Berdasarkan hasil analisis menggunakan chi-square diperoleh nilai p-value sebesar 0,005 (p ≤ 0,05), sehingga secara statistik dapat disimpulkan bahwa terdapat pengaruh yang signifikan pemberian teknik relaksasi otot progresif terhadap penurunan angka kejadian dismenorea remaja di rumah sakit. Klinik Pratama Rama Husada Sragen.
Pembahasan
- Tingkat dismenorea pada remaja di Klinik Pratama Rama Husada Sragen Sragen
- Pengaruh pemberian teknik releksasi otot progresif terhadap penurunan tingkat dismenorea pada remaja di Klinik Pratama penurunan tingkat dismenoreapada remaja di Klinik Pratama
Relaksasi otot progresif merupakan terapi relaksasi dengan gerakan-gerakan yang sekaligus mengencangkan dan mengendurkan otot. Hal ini sesuai dengan penelitian yang dilakukan oleh Setyawanti (2011) yang menyimpulkan bahwa relaksasi otot progresif dapat menurunkan nyeri haid dan tanda-tanda vital. Studi eksperimental yang dilakukan oleh Praseetha (2012) di Brazil menunjukkan bahwa relaksasi otot progresif dapat menurunkan persepsi nyeri pada 61 responden.

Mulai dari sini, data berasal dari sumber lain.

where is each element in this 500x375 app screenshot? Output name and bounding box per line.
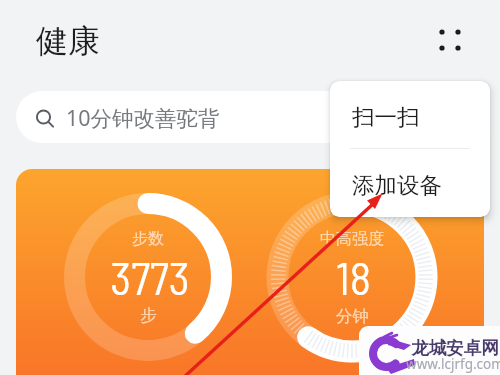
button[interactable]: 扫一扫: [330, 81, 490, 149]
button[interactable]: 添加设备: [330, 149, 490, 217]
staticText: 中高强度: [320, 229, 384, 249]
button[interactable]: More options: [430, 20, 470, 60]
staticText: www.lcjrfg.com: [406, 355, 500, 373]
button[interactable]: [16, 169, 484, 375]
staticText: 10分钟改善驼背: [66, 103, 220, 132]
staticText: 分钟: [336, 306, 369, 327]
staticText: 龙城安卓网: [411, 337, 499, 359]
staticText: 步数: [132, 229, 164, 249]
staticText: 扫一扫: [352, 103, 420, 131]
staticText: 3773: [110, 250, 190, 304]
staticText: 18: [336, 250, 371, 304]
button[interactable]: 10分钟改善驼背: [16, 91, 484, 143]
staticText: 健康: [36, 21, 100, 61]
staticText: 步: [140, 305, 157, 326]
staticText: 添加设备: [352, 171, 442, 199]
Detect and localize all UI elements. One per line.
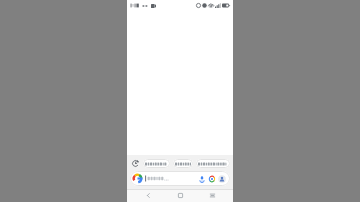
button[interactable]: discord bot list bbox=[196, 159, 230, 168]
button[interactable]: Account bbox=[217, 174, 227, 184]
button[interactable]: Voice search bbox=[130, 171, 230, 186]
button[interactable]: Google Lens bbox=[207, 174, 217, 184]
button[interactable]: Voice search bbox=[197, 174, 207, 184]
button[interactable]: Recent searches bbox=[130, 158, 140, 168]
button[interactable]: Recent apps bbox=[201, 189, 223, 202]
button[interactable]: arcane list bbox=[143, 159, 170, 168]
button[interactable]: Back bbox=[137, 189, 159, 202]
button[interactable]: Home bbox=[169, 189, 191, 202]
button[interactable]: arcane bbox=[173, 159, 193, 168]
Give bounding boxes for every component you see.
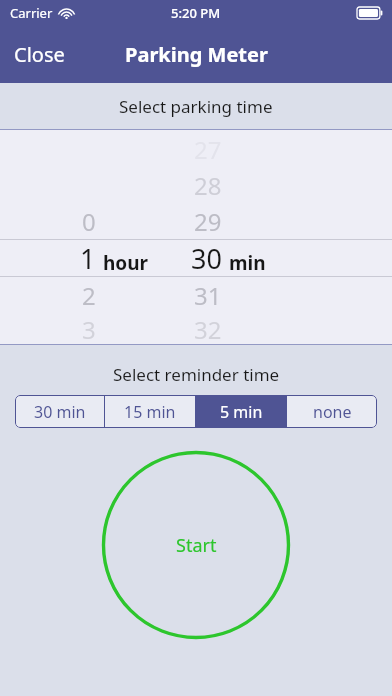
- staticText: 28: [194, 169, 222, 202]
- staticText: 5:20 PM: [171, 4, 221, 22]
- staticText: 0: [82, 205, 96, 238]
- staticText: Start: [176, 533, 217, 558]
- staticText: Select parking time: [119, 95, 273, 118]
- staticText: Select reminder time: [113, 363, 280, 386]
- staticText: 5 min: [220, 401, 263, 423]
- button[interactable]: 27: [0, 130, 392, 344]
- staticText: min: [229, 250, 266, 276]
- staticText: Carrier: [10, 4, 53, 22]
- staticText: none: [313, 401, 352, 423]
- staticText: 15 min: [124, 401, 176, 423]
- button[interactable]: Start: [101, 450, 291, 640]
- staticText: 27: [194, 133, 222, 166]
- button[interactable]: none: [287, 395, 377, 428]
- staticText: 29: [194, 205, 222, 238]
- staticText: Parking Meter: [125, 41, 268, 68]
- staticText: 1: [80, 240, 96, 276]
- staticText: hour: [103, 250, 149, 276]
- staticText: 30 min: [34, 401, 86, 423]
- staticText: 31: [194, 279, 222, 312]
- staticText: 3: [82, 313, 96, 344]
- button[interactable]: 30 min: [15, 395, 104, 428]
- staticText: 2: [82, 279, 96, 312]
- button[interactable]: 5 min: [196, 395, 286, 428]
- button[interactable]: Close: [0, 33, 79, 76]
- button[interactable]: 15 min: [105, 395, 195, 428]
- staticText: 30: [191, 240, 222, 276]
- staticText: 32: [194, 313, 222, 344]
- staticText: Close: [14, 41, 65, 68]
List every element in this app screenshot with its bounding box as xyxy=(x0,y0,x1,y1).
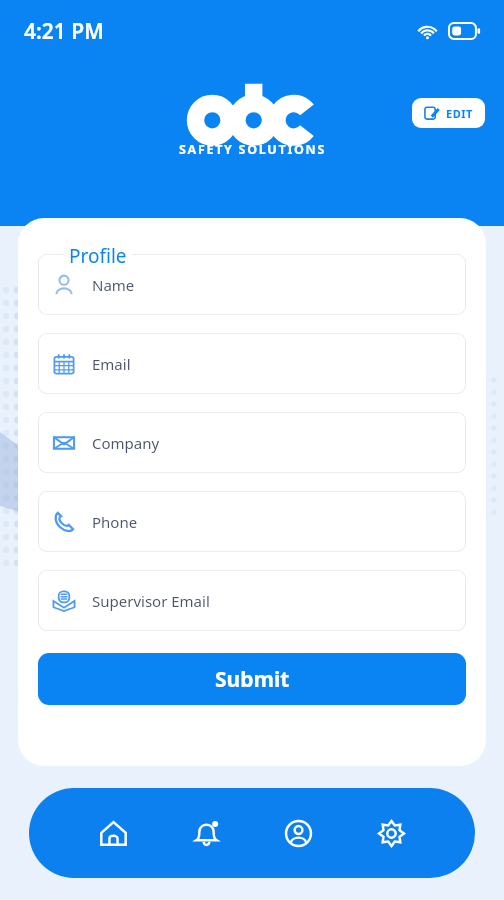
staticText: Company xyxy=(92,433,160,453)
button[interactable]: Notifications xyxy=(177,804,235,862)
button[interactable]: Phone xyxy=(38,491,466,552)
button[interactable]: Email xyxy=(38,333,466,394)
staticText: EDIT xyxy=(446,106,473,121)
staticText: Submit xyxy=(215,665,290,694)
button[interactable]: Supervisor Email xyxy=(38,570,466,631)
staticText: Name xyxy=(92,275,135,295)
staticText: Email xyxy=(92,354,131,374)
staticText: 4:21 PM xyxy=(24,17,104,46)
button[interactable]: Settings xyxy=(362,804,420,862)
button[interactable]: Profile xyxy=(269,804,327,862)
button[interactable]: Home xyxy=(84,804,142,862)
button[interactable]: Name xyxy=(38,254,466,315)
button[interactable]: Company xyxy=(38,412,466,473)
staticText: SAFETY SOLUTIONS xyxy=(179,141,326,158)
staticText: Phone xyxy=(92,512,138,532)
staticText: Profile xyxy=(69,243,127,269)
button[interactable]: EDIT xyxy=(412,98,485,128)
staticText: Supervisor Email xyxy=(92,591,210,611)
button[interactable]: Submit xyxy=(38,653,466,705)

Hasil penelitian ini sejalan dengan penelitian yang dilakukan oleh Akbar, Putria dan Afriyanti (2012) yang menyimpulkan bahwa terdapat pengaruh yang signifikan relaksasi otot progresif sebelum dan sesudah terhadap nyeri dismenorea pada mahasiswi keperawatan A angkatan 2012. UNAND. 2012) yang menyatakan bahwa terdapat pengaruh teknik relaksasi otot progresif sebelum dan sesudah pertunjukan terhadap nyeri haid. Puspa Kirana Dewi, dkk (2018) menyatakan terdapat pengaruh relaksasi otot progresif terhadap penurunan skala nyeri punggung bawah pada ibu hamil trimester III.
Selain itu, gerakan relaksasi otot progresif dapat merangsang pelepasan hormon endorfin yang memberikan rasa nyaman pada tubuh. Oleh karena itu, relaksasi otot progresif sangat tepat digunakan pada saat mengalami nyeri haid (dismenore) dan harus dilakukan secara mendalam agar pengurangan nyeri dapat dirasakan secara spesifik. Pernapasan dan relaksasi otot progresif telah terbukti berpotensi meningkatkan pengendalian nyeri akut (Heffline, 1990 dalam Rakel & Faass, 2006).
Relaksasi progresif ini merupakan teknik relaksasi yang menggabungkan latihan pernapasan dalam dan serangkaian kontraksi dan relaksasi otot-otot tertentu.
Keterbatasan Penelitian
Saran
Dianjurkan untuk mencoba relaksasi otot progresif untuk semua kategori dismenore, dengan frekuensi yang lebih besar dan lebih teratur. Deskripsi pencegahan dan pengobatan dismenore pada remaja putri di Kecamatan Limapuluh Kota Pekan Baru. Setelah mendapat penjelasan mengenai penelitian ini, saya memahami bahwa segala informasi mengenai penelitian ini akan dijaga kerahasiaannya dan digunakan untuk kepentingan penelitian saja.
Judul : Penerapan Teknik Relaksasi Otot Progresif Untuk Menurunkan Skala Dismenore Pada Pasien Remaja Di Klinik Rama Husada Sragen.